* SUPPLIED DATA

--- START ---

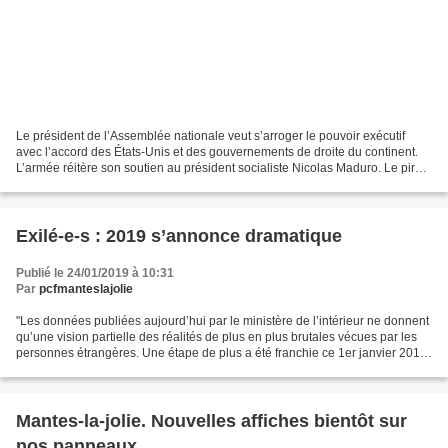
Le président de l’Assemblée nationale veut s’arroger le pouvoir exécutif
avec l’accord des États-Unis et des gouvernements de droite du continent.
L’armée réitère son soutien au président socialiste Nicolas Maduro. Le pire
n’est pas à exclure. Comment...
Exilé-e-s : 2019 s’annonce dramatique
Publié le 24/01/2019 à 10:31
Par
pcfmanteslajolie
"Les données publiées aujourd’hui par le ministère de l’intérieur ne donnent
qu’une vision partielle des réalités de plus en plus brutales vécues par les
personnes étrangères. Une étape de plus a été franchie ce 1er janvier 2019,
avec l’entrée en vigueur...
Mantes-la-jolie. Nouvelles affiches bientôt sur
nos panneaux.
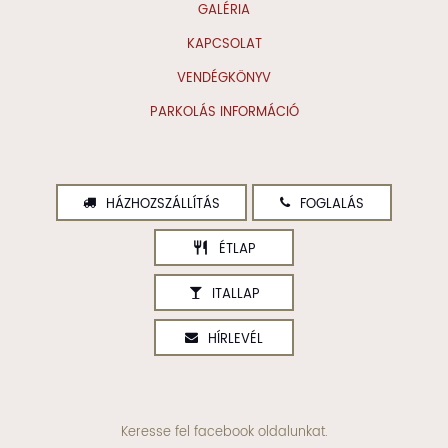
GALÉRIA
KAPCSOLAT
VENDÉGKÖNYV
PARKOLÁS INFORMÁCIÓ
HÁZHOZSZÁLLÍTÁS
FOGLALÁS
restaurant
ÉTLAP
ITALLAP
HÍRLEVÉL
Keresse fel facebook oldalunkat.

--- END ---

* WHAT IS REQUIRED
Every entry should be returned exactly as written, minus the pictures.

* ANSWER TO THIS TASK
Le président de l’Assemblée nationale veut s’arroger le pouvoir exécutif
avec l’accord des États-Unis et des gouvernements de droite du continent.
L’armée réitère son soutien au président socialiste Nicolas Maduro. Le pire
n’est pas à exclure. Comment...
Exilé-e-s : 2019 s’annonce dramatique
Publié le 24/01/2019 à 10:31
Par
pcfmanteslajolie
"Les données publiées aujourd’hui par le ministère de l’intérieur ne donnent
qu’une vision partielle des réalités de plus en plus brutales vécues par les
personnes étrangères. Une étape de plus a été franchie ce 1er janvier 2019,
avec l’entrée en vigueur...
Mantes-la-jolie. Nouvelles affiches bientôt sur
nos panneaux.
GALÉRIA
KAPCSOLAT
VENDÉGKÖNYV
PARKOLÁS INFORMÁCIÓ
HÁZHOZSZÁLLÍTÁS
FOGLALÁS
restaurant
ÉTLAP
ITALLAP
HÍRLEVÉL
Keresse fel facebook oldalunkat.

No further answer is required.